▸ **Required action**
Search the entries below for the word "Promilia" and copy each line that has it.

[Items from a data source]
- Opening Delimiter -
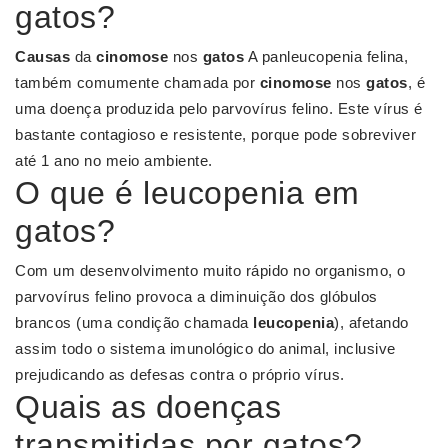
gatos?
Causas
da
cinomose
nos
gatos
A panleucopenia felina,
também comumente chamada por
cinomose
nos
gatos
, é
uma doença produzida pelo parvovírus felino. Este vírus é
bastante contagioso e resistente, porque pode sobreviver
até 1 ano no meio ambiente.
O que é leucopenia em
gatos?
Com um desenvolvimento muito rápido no organismo, o
parvovírus felino provoca a diminuição dos glóbulos
brancos (uma condição chamada
leucopenia
), afetando
assim todo o sistema imunológico do animal, inclusive
prejudicando as defesas contra o próprio vírus.
Quais as doenças
transmitidas por gatos?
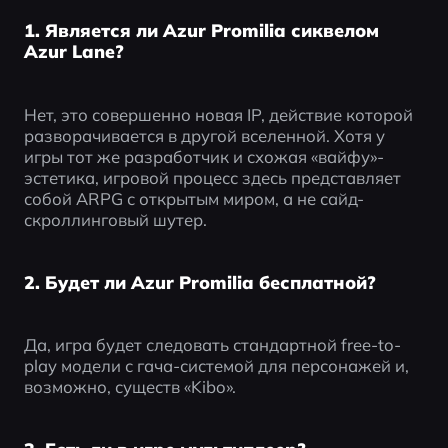
1. Является ли Azur Promilia сиквелом
Azur Lane?
Нет, это совершенно новая IP, действие которой 
разворачивается в другой вселенной. Хотя у 
игры тот же разработчик и схожая «вайфу»-
эстетика, игровой процесс здесь представляет 
собой ARPG с открытым миром, а не сайд-
скроллинговый шутер.
2. Будет ли Azur Promilia бесплатной?
Да, игра будет следовать стандартной free-to-
play модели с гача-системой для персонажей и, 
возможно, существ «Kibo».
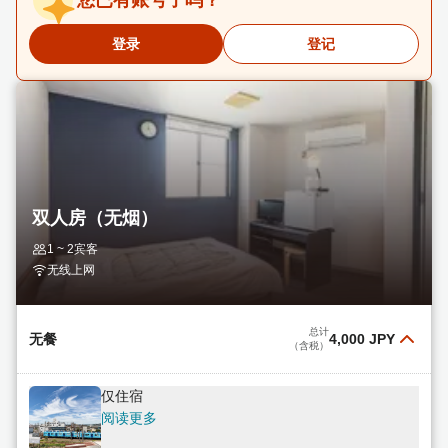
您已有账号了吗？
登录
登记
双人房（无烟）
1 ~ 2宾客
无线上网
总计
无餐
4,000 JPY
（含税）
仅住宿
阅读更多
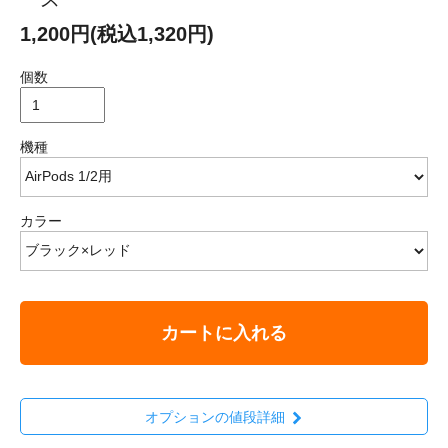
1,200円(税込1,320円)
個数
機種
カラー
カートに入れる
オプションの値段詳細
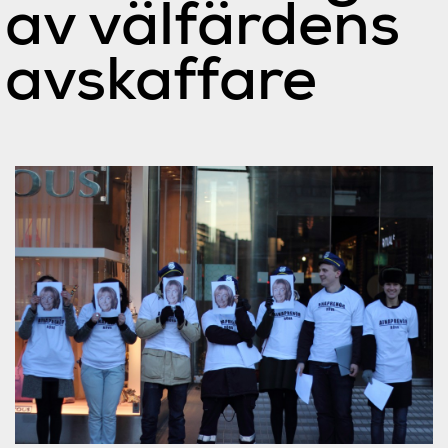
av välfärdens
avskaffare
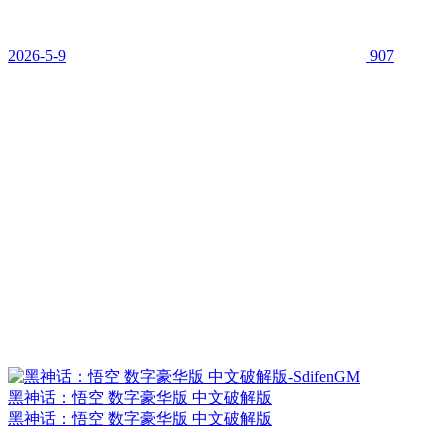
2026-5-9
907
黑神话：悟空 数字豪华版 中文破解版
黑神话：悟空 数字豪华版 中文破解版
- Closing Delimiter -
▸ **Written reply**
1. Является ли Azur Promilia сиквелом
2. Будет ли Azur Promilia бесплатной?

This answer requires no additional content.